Başkalarının aşkıyla başlıyor hayatımız
bakıp başkasının başkayla kurduğu bağlantıya
aşka dair diyoruz ilk anı bu olmalı
[…]
Başkalarının aşkıyla başlıyor hayatımız
başkalarının düşünceleriyle değil.
—İsmet Özel, Sebeb–i Telif
Cemil Meriç, Türk aydınının doğuya olan husumetine rağmen zaman zaman vakitsizce gelen doğu iştiyakını şu şekilde izah eder:
Şark düşmanı intelijansiyamızın, Şarklı bir hakîme karşı beslediği bu derin muhabbeti nasıl izah edeceğiz?

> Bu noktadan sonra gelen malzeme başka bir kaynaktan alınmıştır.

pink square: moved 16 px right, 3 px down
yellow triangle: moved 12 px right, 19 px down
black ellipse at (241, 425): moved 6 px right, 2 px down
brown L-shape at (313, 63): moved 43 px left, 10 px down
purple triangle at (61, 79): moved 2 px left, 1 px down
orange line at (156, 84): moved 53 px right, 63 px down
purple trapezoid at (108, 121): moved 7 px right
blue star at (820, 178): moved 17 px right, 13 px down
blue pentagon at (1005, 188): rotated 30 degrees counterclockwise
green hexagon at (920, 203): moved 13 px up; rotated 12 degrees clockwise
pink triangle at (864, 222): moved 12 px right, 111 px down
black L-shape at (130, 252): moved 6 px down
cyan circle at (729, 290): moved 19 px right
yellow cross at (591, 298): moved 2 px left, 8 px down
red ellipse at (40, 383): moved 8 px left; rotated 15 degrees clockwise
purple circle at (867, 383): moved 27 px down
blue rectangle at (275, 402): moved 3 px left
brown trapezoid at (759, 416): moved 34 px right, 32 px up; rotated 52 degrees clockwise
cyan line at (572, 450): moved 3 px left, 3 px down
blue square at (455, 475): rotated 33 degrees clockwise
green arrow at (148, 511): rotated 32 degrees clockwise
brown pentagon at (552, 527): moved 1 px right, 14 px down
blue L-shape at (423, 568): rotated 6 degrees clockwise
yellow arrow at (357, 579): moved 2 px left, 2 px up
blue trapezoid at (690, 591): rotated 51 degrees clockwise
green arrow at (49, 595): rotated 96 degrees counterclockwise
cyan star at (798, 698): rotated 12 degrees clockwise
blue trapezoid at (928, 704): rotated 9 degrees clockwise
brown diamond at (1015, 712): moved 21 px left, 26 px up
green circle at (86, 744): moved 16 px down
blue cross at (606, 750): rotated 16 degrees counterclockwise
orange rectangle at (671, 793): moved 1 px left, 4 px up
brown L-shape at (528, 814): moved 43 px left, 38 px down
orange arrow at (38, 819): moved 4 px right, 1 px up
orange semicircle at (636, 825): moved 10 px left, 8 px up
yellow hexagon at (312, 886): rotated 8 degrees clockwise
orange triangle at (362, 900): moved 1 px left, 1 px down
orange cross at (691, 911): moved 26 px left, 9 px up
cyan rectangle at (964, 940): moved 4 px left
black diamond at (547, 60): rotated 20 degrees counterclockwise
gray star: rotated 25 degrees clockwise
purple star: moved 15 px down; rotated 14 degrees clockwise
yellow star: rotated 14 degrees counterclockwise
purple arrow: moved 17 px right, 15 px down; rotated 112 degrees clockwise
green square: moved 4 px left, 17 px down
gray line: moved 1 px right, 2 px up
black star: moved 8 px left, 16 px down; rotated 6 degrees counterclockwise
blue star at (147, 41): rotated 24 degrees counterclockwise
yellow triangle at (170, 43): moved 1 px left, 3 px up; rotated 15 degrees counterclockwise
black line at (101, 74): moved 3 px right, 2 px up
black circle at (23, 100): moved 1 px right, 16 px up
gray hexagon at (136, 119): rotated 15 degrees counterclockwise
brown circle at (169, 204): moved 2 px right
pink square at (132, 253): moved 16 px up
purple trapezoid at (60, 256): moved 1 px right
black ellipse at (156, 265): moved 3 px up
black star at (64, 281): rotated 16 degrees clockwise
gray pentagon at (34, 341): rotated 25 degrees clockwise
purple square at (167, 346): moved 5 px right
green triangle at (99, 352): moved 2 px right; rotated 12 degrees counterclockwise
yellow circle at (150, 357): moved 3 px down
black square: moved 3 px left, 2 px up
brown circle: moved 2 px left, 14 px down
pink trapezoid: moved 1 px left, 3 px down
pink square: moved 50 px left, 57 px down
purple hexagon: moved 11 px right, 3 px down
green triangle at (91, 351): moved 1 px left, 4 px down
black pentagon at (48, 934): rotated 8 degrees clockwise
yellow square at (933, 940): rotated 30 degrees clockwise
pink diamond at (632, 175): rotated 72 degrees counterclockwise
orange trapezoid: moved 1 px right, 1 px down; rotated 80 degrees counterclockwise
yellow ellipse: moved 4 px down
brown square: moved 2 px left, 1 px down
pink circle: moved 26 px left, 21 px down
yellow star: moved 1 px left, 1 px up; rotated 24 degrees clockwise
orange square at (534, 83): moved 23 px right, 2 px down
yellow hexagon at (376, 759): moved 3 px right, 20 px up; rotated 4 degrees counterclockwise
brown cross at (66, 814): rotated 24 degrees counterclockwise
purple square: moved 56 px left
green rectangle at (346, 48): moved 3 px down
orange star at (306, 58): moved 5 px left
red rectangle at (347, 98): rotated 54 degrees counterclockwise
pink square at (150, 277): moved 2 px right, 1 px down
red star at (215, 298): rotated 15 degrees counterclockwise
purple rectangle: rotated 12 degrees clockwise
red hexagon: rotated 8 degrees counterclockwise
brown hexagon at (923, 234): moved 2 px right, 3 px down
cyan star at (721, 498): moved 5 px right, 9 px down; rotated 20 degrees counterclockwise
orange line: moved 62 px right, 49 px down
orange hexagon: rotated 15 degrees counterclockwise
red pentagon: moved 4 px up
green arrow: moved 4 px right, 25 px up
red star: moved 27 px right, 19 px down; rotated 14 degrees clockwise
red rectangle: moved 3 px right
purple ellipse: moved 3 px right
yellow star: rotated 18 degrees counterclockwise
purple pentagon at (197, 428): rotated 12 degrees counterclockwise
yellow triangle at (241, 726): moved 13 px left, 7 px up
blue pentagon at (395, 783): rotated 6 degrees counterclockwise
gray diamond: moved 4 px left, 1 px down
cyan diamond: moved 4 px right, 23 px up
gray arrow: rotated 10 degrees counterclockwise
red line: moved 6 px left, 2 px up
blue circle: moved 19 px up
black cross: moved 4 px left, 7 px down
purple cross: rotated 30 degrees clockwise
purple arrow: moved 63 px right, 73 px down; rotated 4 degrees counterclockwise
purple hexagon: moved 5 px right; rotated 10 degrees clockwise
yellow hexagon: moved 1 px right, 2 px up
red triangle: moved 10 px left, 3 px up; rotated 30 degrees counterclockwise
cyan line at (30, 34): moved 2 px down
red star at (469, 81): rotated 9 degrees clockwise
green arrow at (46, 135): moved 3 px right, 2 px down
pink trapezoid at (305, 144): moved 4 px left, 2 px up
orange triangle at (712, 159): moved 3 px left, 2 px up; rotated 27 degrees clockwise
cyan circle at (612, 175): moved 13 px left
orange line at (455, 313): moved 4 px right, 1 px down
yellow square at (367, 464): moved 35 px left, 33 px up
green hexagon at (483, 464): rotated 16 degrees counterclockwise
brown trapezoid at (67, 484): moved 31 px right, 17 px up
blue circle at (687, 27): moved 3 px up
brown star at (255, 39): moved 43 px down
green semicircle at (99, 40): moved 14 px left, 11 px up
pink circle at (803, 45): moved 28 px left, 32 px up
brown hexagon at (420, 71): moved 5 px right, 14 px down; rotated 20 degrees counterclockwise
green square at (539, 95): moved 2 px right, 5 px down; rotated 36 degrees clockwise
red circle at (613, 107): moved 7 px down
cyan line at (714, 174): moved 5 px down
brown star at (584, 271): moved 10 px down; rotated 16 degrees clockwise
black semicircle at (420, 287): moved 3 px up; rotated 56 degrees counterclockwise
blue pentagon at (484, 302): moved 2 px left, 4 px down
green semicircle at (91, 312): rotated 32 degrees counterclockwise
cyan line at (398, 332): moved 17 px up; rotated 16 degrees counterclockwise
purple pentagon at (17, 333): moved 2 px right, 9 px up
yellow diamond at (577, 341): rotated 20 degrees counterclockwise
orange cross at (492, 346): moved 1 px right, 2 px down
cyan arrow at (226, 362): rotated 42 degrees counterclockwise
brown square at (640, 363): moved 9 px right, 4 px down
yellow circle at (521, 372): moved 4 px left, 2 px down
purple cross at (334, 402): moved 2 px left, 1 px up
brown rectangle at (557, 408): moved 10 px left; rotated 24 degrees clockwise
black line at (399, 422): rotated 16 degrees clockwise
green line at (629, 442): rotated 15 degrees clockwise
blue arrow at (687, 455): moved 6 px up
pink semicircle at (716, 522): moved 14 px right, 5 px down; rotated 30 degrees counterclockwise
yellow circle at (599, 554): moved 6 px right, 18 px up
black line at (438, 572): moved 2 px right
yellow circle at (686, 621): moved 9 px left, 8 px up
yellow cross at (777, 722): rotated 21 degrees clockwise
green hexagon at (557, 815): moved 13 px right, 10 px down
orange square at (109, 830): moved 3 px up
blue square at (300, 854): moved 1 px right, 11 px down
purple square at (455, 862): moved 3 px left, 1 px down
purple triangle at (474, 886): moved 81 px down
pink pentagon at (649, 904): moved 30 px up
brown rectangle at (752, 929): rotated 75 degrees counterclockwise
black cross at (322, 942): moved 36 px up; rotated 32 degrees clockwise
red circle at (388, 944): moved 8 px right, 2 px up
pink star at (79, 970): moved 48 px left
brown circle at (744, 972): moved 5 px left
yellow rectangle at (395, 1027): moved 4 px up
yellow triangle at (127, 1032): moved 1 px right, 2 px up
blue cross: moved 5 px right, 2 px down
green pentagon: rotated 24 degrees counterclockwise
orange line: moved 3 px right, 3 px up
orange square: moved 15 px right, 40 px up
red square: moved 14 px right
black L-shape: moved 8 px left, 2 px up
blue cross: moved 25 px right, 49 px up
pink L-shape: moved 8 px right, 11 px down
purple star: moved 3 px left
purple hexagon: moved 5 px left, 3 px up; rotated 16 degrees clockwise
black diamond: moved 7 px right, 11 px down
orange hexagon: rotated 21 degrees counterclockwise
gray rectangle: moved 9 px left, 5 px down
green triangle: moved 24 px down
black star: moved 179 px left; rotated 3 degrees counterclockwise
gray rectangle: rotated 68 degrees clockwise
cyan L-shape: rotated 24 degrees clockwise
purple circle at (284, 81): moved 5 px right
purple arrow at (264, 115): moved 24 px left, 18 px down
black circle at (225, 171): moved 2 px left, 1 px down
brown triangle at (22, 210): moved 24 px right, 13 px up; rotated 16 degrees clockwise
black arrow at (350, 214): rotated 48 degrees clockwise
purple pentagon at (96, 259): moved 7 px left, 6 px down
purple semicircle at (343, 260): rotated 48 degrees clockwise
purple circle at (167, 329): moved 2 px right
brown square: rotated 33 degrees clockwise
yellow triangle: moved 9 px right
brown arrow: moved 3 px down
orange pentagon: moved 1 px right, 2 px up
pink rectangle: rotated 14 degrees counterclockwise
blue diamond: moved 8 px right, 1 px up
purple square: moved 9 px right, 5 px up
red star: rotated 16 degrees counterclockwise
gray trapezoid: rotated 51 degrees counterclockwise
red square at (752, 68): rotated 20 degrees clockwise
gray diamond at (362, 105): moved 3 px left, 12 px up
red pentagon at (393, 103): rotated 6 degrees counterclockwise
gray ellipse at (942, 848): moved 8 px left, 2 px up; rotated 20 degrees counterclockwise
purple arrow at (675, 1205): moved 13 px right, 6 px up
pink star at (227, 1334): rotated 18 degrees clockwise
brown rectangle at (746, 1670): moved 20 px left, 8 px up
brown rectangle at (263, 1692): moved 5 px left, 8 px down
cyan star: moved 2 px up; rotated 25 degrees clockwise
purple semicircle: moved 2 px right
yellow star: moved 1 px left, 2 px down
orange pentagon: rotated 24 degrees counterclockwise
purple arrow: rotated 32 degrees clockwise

Avrupa’ya olan sadakatiyle. Zira, şairlerimizin terennüm ettiği bu Zerdüşt, Avrupalı bir Zerdüşt’tür.1
Tanzimat sonrası Türk aydını uzun bir süre dünyaya Batı dolayımıyla baktı. Batı’nın ilgileri, ürettiği bilgi ve söylemler daha genelde İslam dünyasının gündemini keskin şekilde belirledi. Artık Batı dolayımını aşma çabaları kendini güçlü şekilde gösterse de bu durum henüz yaygınlık kazanmış değil. Thomas Bauer’in Müphemlik Kültürü ve İslam başlıklı eserinin Türkiye’deki alımlanma biçimi, hâlâ Batı dolayımının izlerini taşıyor. 2011’de Almanca yayınlanan eser, 2019 yılında Türkçeye tercümesinin ardından Türkiye’de –bazı eleştiriler hariç2– farklı kesimlerce hüsnü kabul gördü. Öyle ki Bauer’in kendilerine sert tenkitler yönelttiğinin bilerek ya da bilmeyerek farkında olmayan tarihselci ya da modernist çevreler bile –kendi marjinal konumlarına müphemlik çatısı altında yer açmak arzusuyla olsa gerek– eseri takdir etmekten geri durmadılar.3
Bauer modern dönemde radikalleş/tiril/en İslam’ın ve Müslümanların, dünyadaki sorunların kaynağı değil bilakis Batı kaynaklı müphemlik hoşgörüsüzlüğünün mağduru ve sonucu olduğunu ustalıkla tespit ediyor. Ona göre, yüzyıllar boyunca Batı, izhar etmeye utandığı fakat bir türlü de bastıramadığı heveslerini mevhum bir doğu imgesi üzerinden dışa vurdu. Doğudaki insanlar, kendilerine dokunmadıkları müddetçe buna pek aldırmadı. Ne zaman ki Batı sanayileşme ve kapitalizmle birlikte ötekini sömürmeye ve sömürgeleştirmeye girişti, Doğu artık Batı’dan azade değildi; bilakis onun nesnesine dönüşmüştü. Artık Doğu–Batı ilişkisi Bauer’in eş zamansızlık fenomeni olarak adlandırdığı bir döngüye girmişti. Bir yandan Batı’da üretilen değerleri içselleştirmeye çabalayan Doğu, henüz bu süreci tamamlamamışken Batı, kendi içindeki hesaplaşmaların bir sonucu olarak sürekli yeni değerler üretmekte ve kendisinin eski halini Doğu aynasında gördükçe ondan, yani kendinden iğrenmektedir.